Congratulations, your VPN tunnel is now setup!

Fix ‘node-gyp rebuild’ error on windows

While playing around with Flux & React I ran into some issues using a yoeman flux generator. It kept failing on “node-gyp rebuild”. If you do any development on Windows you’ve likely run into issues with node-gyp before. The core of the problem is that node-gyp is no longer being actively developed  and so it has some old dependencies that a modern development env might not have.

node-gyp rebuild failed

node-gyp rebuild failed

How to fix?

  1. Goto Control Panel -> Programs and Features and uninstall “Microsoft Visual C++2010 x64 Redistributable” and “Microsoft Visual C++ 2010 x86 Redistributable” (if present)cpluplus_redist
  2. Download and install Python 2.7.3 (if you have Python 3.x already installed, just leave it, both can coexist)
  3. Visual C++ 2010 Express or Visual Studio 2010
  4. Windows SDK 7.1
  5. Visual Studio 2010 SP1
  6. Visual C++ 2010 SP1 Compiler Update for the Windows SDK 7.1

IMPORTANT: The order of steps above is important!
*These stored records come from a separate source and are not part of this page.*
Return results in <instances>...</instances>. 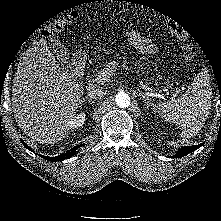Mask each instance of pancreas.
Wrapping results in <instances>:
<instances>
[{"mask_svg":"<svg viewBox=\"0 0 221 221\" xmlns=\"http://www.w3.org/2000/svg\"><path fill=\"white\" fill-rule=\"evenodd\" d=\"M110 69V68H113V69H116V66H115V62H109L104 68H103V70H105V69ZM102 70V71H103ZM110 77H111V75H108V80L110 79ZM162 78L161 77H156V76H152V77H150V78H146V79H144L146 82L147 81H150V82H157V81H159V80H161ZM107 80V81H108ZM104 82V81H103ZM147 86H148V84H146Z\"/></svg>","mask_w":221,"mask_h":221,"instance_id":"pancreas-1","label":"pancreas"}]
</instances>
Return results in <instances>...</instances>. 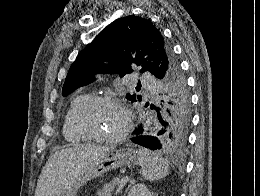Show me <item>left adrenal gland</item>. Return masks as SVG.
<instances>
[{"instance_id":"1","label":"left adrenal gland","mask_w":260,"mask_h":196,"mask_svg":"<svg viewBox=\"0 0 260 196\" xmlns=\"http://www.w3.org/2000/svg\"><path fill=\"white\" fill-rule=\"evenodd\" d=\"M131 184H135V180H130V186H131ZM130 186H128L127 190H125L124 196H126V194H127L128 190H129Z\"/></svg>"}]
</instances>
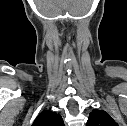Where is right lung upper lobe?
Returning a JSON list of instances; mask_svg holds the SVG:
<instances>
[{
  "label": "right lung upper lobe",
  "mask_w": 127,
  "mask_h": 126,
  "mask_svg": "<svg viewBox=\"0 0 127 126\" xmlns=\"http://www.w3.org/2000/svg\"><path fill=\"white\" fill-rule=\"evenodd\" d=\"M32 126H64V123L60 114L44 110L37 116Z\"/></svg>",
  "instance_id": "1"
}]
</instances>
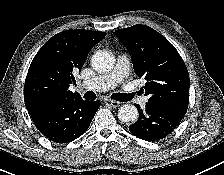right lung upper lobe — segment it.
I'll use <instances>...</instances> for the list:
<instances>
[{"label":"right lung upper lobe","instance_id":"right-lung-upper-lobe-1","mask_svg":"<svg viewBox=\"0 0 224 175\" xmlns=\"http://www.w3.org/2000/svg\"><path fill=\"white\" fill-rule=\"evenodd\" d=\"M105 32L66 30L50 38L35 55L24 86L27 109L81 96L69 90L90 50L105 37Z\"/></svg>","mask_w":224,"mask_h":175}]
</instances>
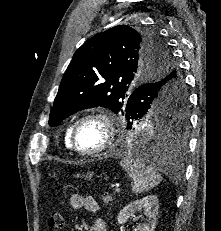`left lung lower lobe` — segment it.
I'll return each mask as SVG.
<instances>
[{
  "label": "left lung lower lobe",
  "mask_w": 221,
  "mask_h": 231,
  "mask_svg": "<svg viewBox=\"0 0 221 231\" xmlns=\"http://www.w3.org/2000/svg\"><path fill=\"white\" fill-rule=\"evenodd\" d=\"M158 85L157 84H149L145 88H137L135 89L132 94L129 96L128 102L132 105H137L139 99L141 98L142 91L145 89L147 90H152L151 88H156ZM182 89H185L184 86H182ZM186 93V91H185ZM187 98V95H186ZM176 106L179 103V99L176 100ZM130 116L127 117L128 125L127 129H131L133 123L137 120V116L131 112L129 114ZM136 137V139H135ZM135 141H138L139 144L144 146L143 154H146L153 149H159L162 150L167 156L168 159L166 162L171 163L174 160L180 159L183 154L185 153L186 150V140L183 132H178L176 134L168 136L167 134L164 136L159 135V132L157 133H138L134 137Z\"/></svg>",
  "instance_id": "left-lung-lower-lobe-1"
}]
</instances>
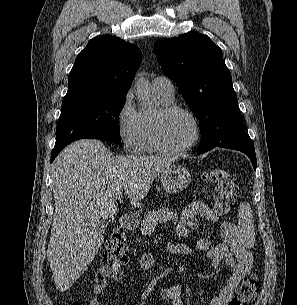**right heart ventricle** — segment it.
<instances>
[{"mask_svg":"<svg viewBox=\"0 0 297 305\" xmlns=\"http://www.w3.org/2000/svg\"><path fill=\"white\" fill-rule=\"evenodd\" d=\"M160 104L162 106L170 105L173 99H167L161 94L155 92ZM141 115V130L138 137L136 150L142 153H154L157 152V149L152 143L151 137V124H152V116L146 113H140Z\"/></svg>","mask_w":297,"mask_h":305,"instance_id":"1","label":"right heart ventricle"}]
</instances>
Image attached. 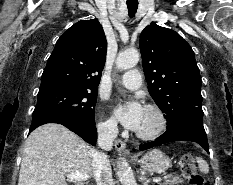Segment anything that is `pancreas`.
Listing matches in <instances>:
<instances>
[{
    "mask_svg": "<svg viewBox=\"0 0 233 185\" xmlns=\"http://www.w3.org/2000/svg\"><path fill=\"white\" fill-rule=\"evenodd\" d=\"M183 182L180 176H166V180L161 185H179Z\"/></svg>",
    "mask_w": 233,
    "mask_h": 185,
    "instance_id": "obj_1",
    "label": "pancreas"
}]
</instances>
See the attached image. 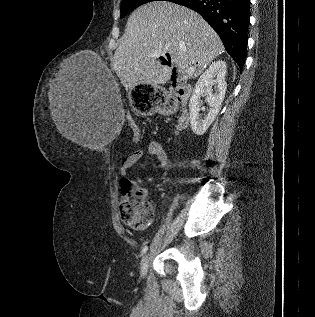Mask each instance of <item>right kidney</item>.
Returning a JSON list of instances; mask_svg holds the SVG:
<instances>
[{
  "mask_svg": "<svg viewBox=\"0 0 315 317\" xmlns=\"http://www.w3.org/2000/svg\"><path fill=\"white\" fill-rule=\"evenodd\" d=\"M225 78L226 63L218 60L213 62L198 79L189 101L191 129L196 135H203L218 115L227 88ZM213 85H216L214 94L212 93ZM203 94L206 96L210 110L204 119H201L199 115L200 98Z\"/></svg>",
  "mask_w": 315,
  "mask_h": 317,
  "instance_id": "ca27d5eb",
  "label": "right kidney"
}]
</instances>
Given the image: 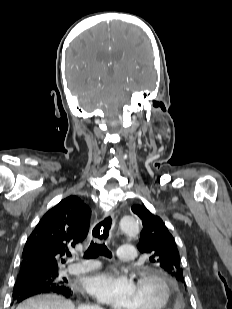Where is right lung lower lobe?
Listing matches in <instances>:
<instances>
[{
    "label": "right lung lower lobe",
    "mask_w": 232,
    "mask_h": 309,
    "mask_svg": "<svg viewBox=\"0 0 232 309\" xmlns=\"http://www.w3.org/2000/svg\"><path fill=\"white\" fill-rule=\"evenodd\" d=\"M32 267H21V273H32ZM58 293L66 298L72 295L71 289L67 286V283L57 286H46L37 284L31 280H21L17 278L13 288V299L18 303L31 296L41 293Z\"/></svg>",
    "instance_id": "98d812e1"
}]
</instances>
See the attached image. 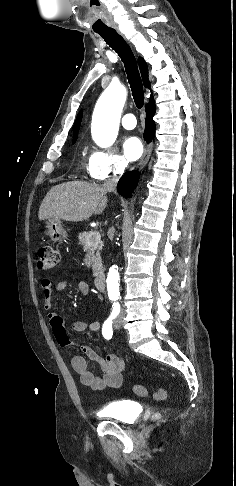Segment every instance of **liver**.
I'll return each instance as SVG.
<instances>
[{"instance_id":"obj_1","label":"liver","mask_w":236,"mask_h":486,"mask_svg":"<svg viewBox=\"0 0 236 486\" xmlns=\"http://www.w3.org/2000/svg\"><path fill=\"white\" fill-rule=\"evenodd\" d=\"M103 186L81 181L62 183L52 187L43 199L38 217L80 222L93 214H101L107 205Z\"/></svg>"}]
</instances>
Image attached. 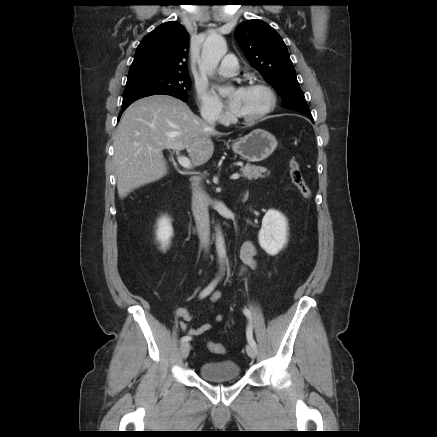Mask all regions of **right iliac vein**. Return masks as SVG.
<instances>
[{
    "instance_id": "right-iliac-vein-1",
    "label": "right iliac vein",
    "mask_w": 437,
    "mask_h": 437,
    "mask_svg": "<svg viewBox=\"0 0 437 437\" xmlns=\"http://www.w3.org/2000/svg\"><path fill=\"white\" fill-rule=\"evenodd\" d=\"M190 344L188 342H184L180 346V355L182 359H186L190 352Z\"/></svg>"
}]
</instances>
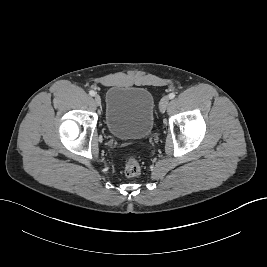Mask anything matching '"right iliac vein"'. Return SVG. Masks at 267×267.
<instances>
[{"label":"right iliac vein","mask_w":267,"mask_h":267,"mask_svg":"<svg viewBox=\"0 0 267 267\" xmlns=\"http://www.w3.org/2000/svg\"><path fill=\"white\" fill-rule=\"evenodd\" d=\"M95 103L99 106L101 104V98L99 95H95L94 97Z\"/></svg>","instance_id":"1"}]
</instances>
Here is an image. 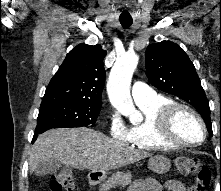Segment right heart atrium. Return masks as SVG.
<instances>
[{"label": "right heart atrium", "mask_w": 221, "mask_h": 191, "mask_svg": "<svg viewBox=\"0 0 221 191\" xmlns=\"http://www.w3.org/2000/svg\"><path fill=\"white\" fill-rule=\"evenodd\" d=\"M109 132L112 137L119 140H126L128 134V128L122 121L119 114L115 111H111L108 115Z\"/></svg>", "instance_id": "1"}]
</instances>
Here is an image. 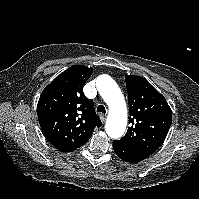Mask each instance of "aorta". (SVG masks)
<instances>
[{
	"label": "aorta",
	"instance_id": "762f6f07",
	"mask_svg": "<svg viewBox=\"0 0 199 199\" xmlns=\"http://www.w3.org/2000/svg\"><path fill=\"white\" fill-rule=\"evenodd\" d=\"M97 89L109 107L105 125L106 133L113 139L120 138L127 125V108L121 90L108 75H101L96 80Z\"/></svg>",
	"mask_w": 199,
	"mask_h": 199
}]
</instances>
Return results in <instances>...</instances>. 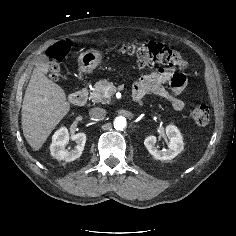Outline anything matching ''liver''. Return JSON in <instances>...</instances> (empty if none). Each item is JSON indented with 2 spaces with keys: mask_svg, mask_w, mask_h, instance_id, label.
<instances>
[{
  "mask_svg": "<svg viewBox=\"0 0 236 236\" xmlns=\"http://www.w3.org/2000/svg\"><path fill=\"white\" fill-rule=\"evenodd\" d=\"M70 104L64 90L49 80L36 63L22 105V130L28 144L41 149L52 130L67 115Z\"/></svg>",
  "mask_w": 236,
  "mask_h": 236,
  "instance_id": "obj_1",
  "label": "liver"
}]
</instances>
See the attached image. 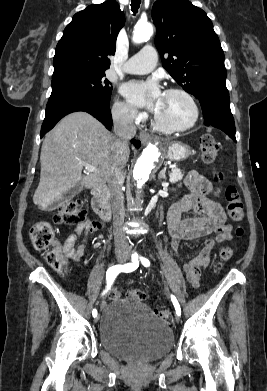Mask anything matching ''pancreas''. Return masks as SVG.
Instances as JSON below:
<instances>
[{
	"mask_svg": "<svg viewBox=\"0 0 267 391\" xmlns=\"http://www.w3.org/2000/svg\"><path fill=\"white\" fill-rule=\"evenodd\" d=\"M169 177H170L169 181L171 183H176V182L182 180L183 174H182V171L179 168L174 167V168H172V171L169 174Z\"/></svg>",
	"mask_w": 267,
	"mask_h": 391,
	"instance_id": "obj_1",
	"label": "pancreas"
}]
</instances>
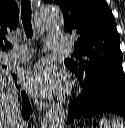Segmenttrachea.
Segmentation results:
<instances>
[{
    "instance_id": "1",
    "label": "trachea",
    "mask_w": 125,
    "mask_h": 128,
    "mask_svg": "<svg viewBox=\"0 0 125 128\" xmlns=\"http://www.w3.org/2000/svg\"><path fill=\"white\" fill-rule=\"evenodd\" d=\"M21 18L25 34L27 38H32L33 29H32V10L30 0H21ZM7 48H12L11 43H6Z\"/></svg>"
}]
</instances>
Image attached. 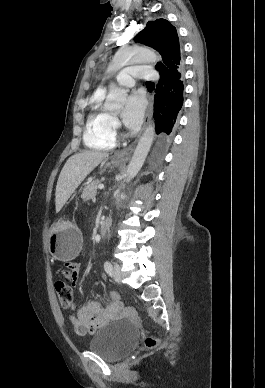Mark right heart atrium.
<instances>
[{
  "label": "right heart atrium",
  "instance_id": "right-heart-atrium-1",
  "mask_svg": "<svg viewBox=\"0 0 265 388\" xmlns=\"http://www.w3.org/2000/svg\"><path fill=\"white\" fill-rule=\"evenodd\" d=\"M111 127H112L113 130H117V129L120 128V123L117 120V118L112 117V119H111Z\"/></svg>",
  "mask_w": 265,
  "mask_h": 388
}]
</instances>
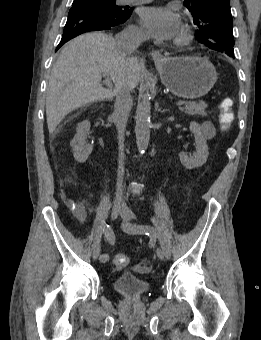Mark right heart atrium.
Here are the masks:
<instances>
[{"mask_svg":"<svg viewBox=\"0 0 261 340\" xmlns=\"http://www.w3.org/2000/svg\"><path fill=\"white\" fill-rule=\"evenodd\" d=\"M127 33L129 35L138 36V37L143 36L142 30L138 26H131V27H129Z\"/></svg>","mask_w":261,"mask_h":340,"instance_id":"obj_1","label":"right heart atrium"}]
</instances>
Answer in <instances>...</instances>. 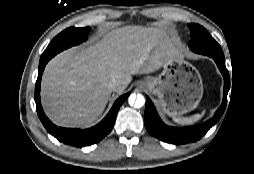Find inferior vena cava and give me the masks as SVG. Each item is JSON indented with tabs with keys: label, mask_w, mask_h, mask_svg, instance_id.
I'll return each mask as SVG.
<instances>
[{
	"label": "inferior vena cava",
	"mask_w": 254,
	"mask_h": 174,
	"mask_svg": "<svg viewBox=\"0 0 254 174\" xmlns=\"http://www.w3.org/2000/svg\"><path fill=\"white\" fill-rule=\"evenodd\" d=\"M109 85L111 89L115 90L119 86V81L113 78Z\"/></svg>",
	"instance_id": "inferior-vena-cava-1"
}]
</instances>
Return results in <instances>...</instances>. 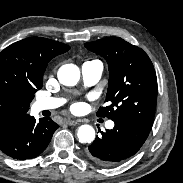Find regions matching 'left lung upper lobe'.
<instances>
[{
	"instance_id": "left-lung-upper-lobe-1",
	"label": "left lung upper lobe",
	"mask_w": 183,
	"mask_h": 183,
	"mask_svg": "<svg viewBox=\"0 0 183 183\" xmlns=\"http://www.w3.org/2000/svg\"><path fill=\"white\" fill-rule=\"evenodd\" d=\"M109 65L108 91L98 117L130 119L152 128L157 100V78L148 55L122 38L109 37L85 43Z\"/></svg>"
}]
</instances>
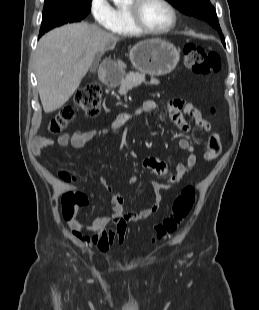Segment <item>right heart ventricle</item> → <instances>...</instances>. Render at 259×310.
Here are the masks:
<instances>
[{"mask_svg":"<svg viewBox=\"0 0 259 310\" xmlns=\"http://www.w3.org/2000/svg\"><path fill=\"white\" fill-rule=\"evenodd\" d=\"M112 30L123 36L134 35L137 32L133 29L130 24L126 8L118 7L115 10V25Z\"/></svg>","mask_w":259,"mask_h":310,"instance_id":"obj_1","label":"right heart ventricle"}]
</instances>
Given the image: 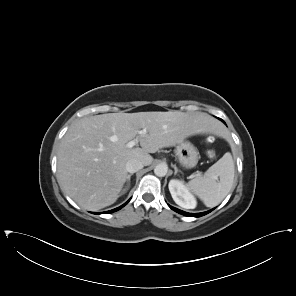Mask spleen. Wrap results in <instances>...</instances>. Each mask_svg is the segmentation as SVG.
I'll list each match as a JSON object with an SVG mask.
<instances>
[{"instance_id":"obj_1","label":"spleen","mask_w":296,"mask_h":296,"mask_svg":"<svg viewBox=\"0 0 296 296\" xmlns=\"http://www.w3.org/2000/svg\"><path fill=\"white\" fill-rule=\"evenodd\" d=\"M234 161L231 153H225L203 176L188 182V188L207 207L217 206L229 193L234 180Z\"/></svg>"}]
</instances>
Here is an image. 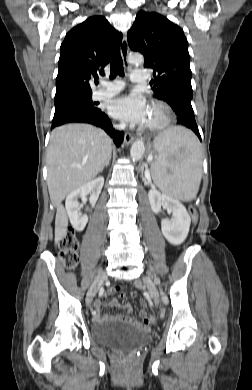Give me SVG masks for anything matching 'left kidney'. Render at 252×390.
I'll return each instance as SVG.
<instances>
[{
    "label": "left kidney",
    "instance_id": "1",
    "mask_svg": "<svg viewBox=\"0 0 252 390\" xmlns=\"http://www.w3.org/2000/svg\"><path fill=\"white\" fill-rule=\"evenodd\" d=\"M151 208L155 214H159L164 206L172 212V220H161V231L166 240L172 245H180L186 239L191 218L181 202L166 194H161L152 188L148 193Z\"/></svg>",
    "mask_w": 252,
    "mask_h": 390
}]
</instances>
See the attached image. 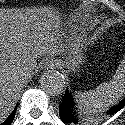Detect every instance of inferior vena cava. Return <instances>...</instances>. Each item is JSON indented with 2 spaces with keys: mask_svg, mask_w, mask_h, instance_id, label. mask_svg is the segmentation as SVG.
<instances>
[{
  "mask_svg": "<svg viewBox=\"0 0 125 125\" xmlns=\"http://www.w3.org/2000/svg\"><path fill=\"white\" fill-rule=\"evenodd\" d=\"M30 65V64H29ZM28 69H31L30 67L29 68H21L20 70H18L19 72V75H20V79L24 82V79H26V77L28 76L27 71H29Z\"/></svg>",
  "mask_w": 125,
  "mask_h": 125,
  "instance_id": "obj_1",
  "label": "inferior vena cava"
}]
</instances>
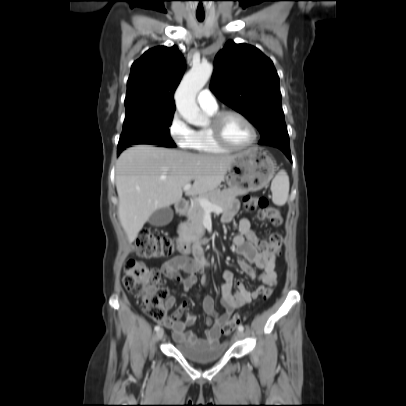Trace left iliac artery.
I'll list each match as a JSON object with an SVG mask.
<instances>
[{
  "mask_svg": "<svg viewBox=\"0 0 406 406\" xmlns=\"http://www.w3.org/2000/svg\"><path fill=\"white\" fill-rule=\"evenodd\" d=\"M238 330H239V331H243V330H244L243 325H239V326H238Z\"/></svg>",
  "mask_w": 406,
  "mask_h": 406,
  "instance_id": "1",
  "label": "left iliac artery"
}]
</instances>
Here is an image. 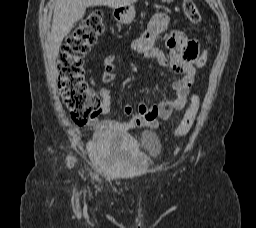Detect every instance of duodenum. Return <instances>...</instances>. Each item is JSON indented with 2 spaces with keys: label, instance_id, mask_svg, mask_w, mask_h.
I'll return each instance as SVG.
<instances>
[{
  "label": "duodenum",
  "instance_id": "duodenum-1",
  "mask_svg": "<svg viewBox=\"0 0 256 228\" xmlns=\"http://www.w3.org/2000/svg\"><path fill=\"white\" fill-rule=\"evenodd\" d=\"M116 14H122L124 12V9L123 8H116L115 10Z\"/></svg>",
  "mask_w": 256,
  "mask_h": 228
}]
</instances>
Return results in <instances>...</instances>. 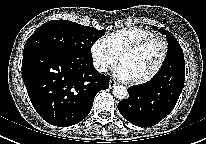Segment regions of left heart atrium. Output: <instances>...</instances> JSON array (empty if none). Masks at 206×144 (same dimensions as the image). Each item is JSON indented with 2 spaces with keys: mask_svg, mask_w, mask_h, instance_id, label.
<instances>
[{
  "mask_svg": "<svg viewBox=\"0 0 206 144\" xmlns=\"http://www.w3.org/2000/svg\"><path fill=\"white\" fill-rule=\"evenodd\" d=\"M115 75L121 80H132L128 70L122 64L116 68Z\"/></svg>",
  "mask_w": 206,
  "mask_h": 144,
  "instance_id": "left-heart-atrium-1",
  "label": "left heart atrium"
}]
</instances>
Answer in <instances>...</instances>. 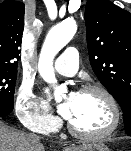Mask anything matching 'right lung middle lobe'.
Masks as SVG:
<instances>
[{
	"label": "right lung middle lobe",
	"mask_w": 131,
	"mask_h": 151,
	"mask_svg": "<svg viewBox=\"0 0 131 151\" xmlns=\"http://www.w3.org/2000/svg\"><path fill=\"white\" fill-rule=\"evenodd\" d=\"M17 68H0V108L13 109Z\"/></svg>",
	"instance_id": "obj_1"
}]
</instances>
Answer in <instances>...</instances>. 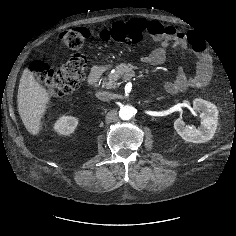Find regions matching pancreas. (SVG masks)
<instances>
[{"label": "pancreas", "instance_id": "1", "mask_svg": "<svg viewBox=\"0 0 236 236\" xmlns=\"http://www.w3.org/2000/svg\"><path fill=\"white\" fill-rule=\"evenodd\" d=\"M135 69H137V67L132 64L122 63L116 66L115 71L113 73H110L107 79H104L103 85L106 88H116L118 87L117 80H119L120 78L129 79L133 77Z\"/></svg>", "mask_w": 236, "mask_h": 236}]
</instances>
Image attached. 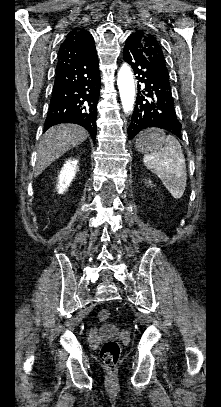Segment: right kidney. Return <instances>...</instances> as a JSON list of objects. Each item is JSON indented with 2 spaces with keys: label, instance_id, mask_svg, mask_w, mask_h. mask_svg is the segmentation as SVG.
<instances>
[{
  "label": "right kidney",
  "instance_id": "1",
  "mask_svg": "<svg viewBox=\"0 0 221 407\" xmlns=\"http://www.w3.org/2000/svg\"><path fill=\"white\" fill-rule=\"evenodd\" d=\"M77 163V160H69L64 164L58 176L59 182L57 190L59 194H63L74 179L77 171Z\"/></svg>",
  "mask_w": 221,
  "mask_h": 407
}]
</instances>
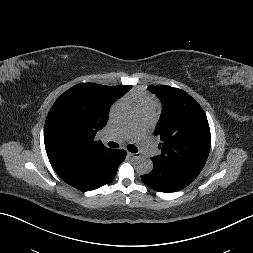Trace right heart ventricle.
Here are the masks:
<instances>
[{"label":"right heart ventricle","mask_w":253,"mask_h":253,"mask_svg":"<svg viewBox=\"0 0 253 253\" xmlns=\"http://www.w3.org/2000/svg\"><path fill=\"white\" fill-rule=\"evenodd\" d=\"M155 106H156L155 101L147 95H140L136 99V107L137 108H153V109H155Z\"/></svg>","instance_id":"e07e8e85"}]
</instances>
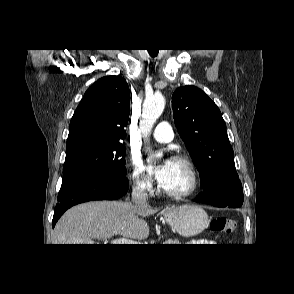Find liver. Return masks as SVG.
Instances as JSON below:
<instances>
[{"label": "liver", "mask_w": 294, "mask_h": 294, "mask_svg": "<svg viewBox=\"0 0 294 294\" xmlns=\"http://www.w3.org/2000/svg\"><path fill=\"white\" fill-rule=\"evenodd\" d=\"M157 209L131 202L92 201L72 207L57 222L53 244H93L94 239L122 235L144 239L149 235L147 222L139 216Z\"/></svg>", "instance_id": "obj_1"}]
</instances>
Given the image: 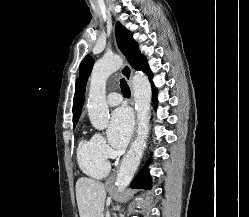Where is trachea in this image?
Returning <instances> with one entry per match:
<instances>
[{"mask_svg": "<svg viewBox=\"0 0 249 217\" xmlns=\"http://www.w3.org/2000/svg\"><path fill=\"white\" fill-rule=\"evenodd\" d=\"M120 88H121V92H122L124 97H130L131 92H130L129 86H128L127 82L124 80V78H122L120 80Z\"/></svg>", "mask_w": 249, "mask_h": 217, "instance_id": "trachea-1", "label": "trachea"}]
</instances>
Now open a command window/console and enter the following commands

npm config set python /Python27/python.exe --global
npm config set msvs_version 2010 --global

Final Step

Finally goto Start -> All Programs -> Microsoft Windows SDK v7.1 -> Windows SDK 7.1 Command Prompt


From this command window the `node-gyp rebuild` command will work.

NOTE: You only need to use the Windows SDK 7.1 Command Prompt when running `npm install`, once installed can go back to normal command window.